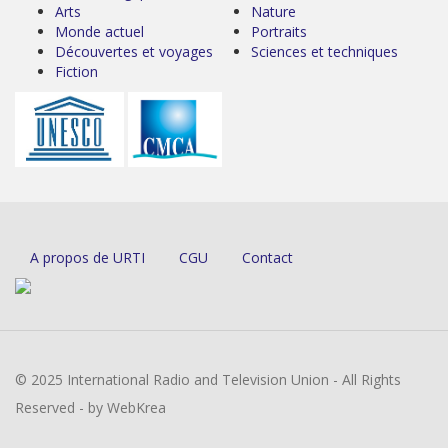
Arts
Nature
Monde actuel
Portraits
Découvertes et voyages
Sciences et techniques
Fiction
A propos de URTI
CGU
Contact
© 2025 International Radio and Television Union - All Rights
Reserved - by WebKrea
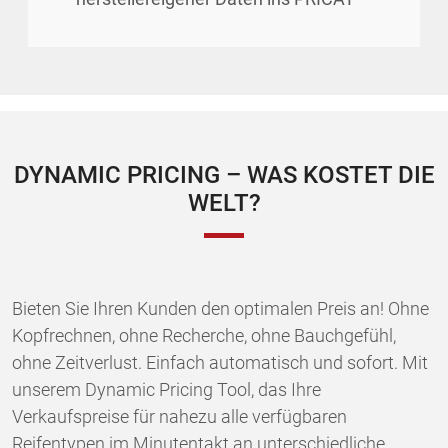
DYNAMIC PRICING – WAS KOSTET DIE
WELT?
Bieten Sie Ihren Kunden den optimalen Preis an! Ohne
Kopfrechnen, ohne Recherche, ohne Bauchgefühl,
ohne Zeitverlust. Einfach automatisch und sofort. Mit
unserem Dynamic Pricing Tool, das Ihre
Verkaufspreise für nahezu alle verfügbaren
Reifentypen im Minutentakt an unterschiedliche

*Exercise:*
Recopy the full listing exactly, passing over any picture.

*Task response:*
Arts
Nature
Monde actuel
Portraits
Découvertes et voyages
Sciences et techniques
Fiction
A propos de URTI
CGU
Contact
© 2025 International Radio and Television Union - All Rights
Reserved - by WebKrea
DYNAMIC PRICING – WAS KOSTET DIE
WELT?
Bieten Sie Ihren Kunden den optimalen Preis an! Ohne
Kopfrechnen, ohne Recherche, ohne Bauchgefühl,
ohne Zeitverlust. Einfach automatisch und sofort. Mit
unserem Dynamic Pricing Tool, das Ihre
Verkaufspreise für nahezu alle verfügbaren
Reifentypen im Minutentakt an unterschiedliche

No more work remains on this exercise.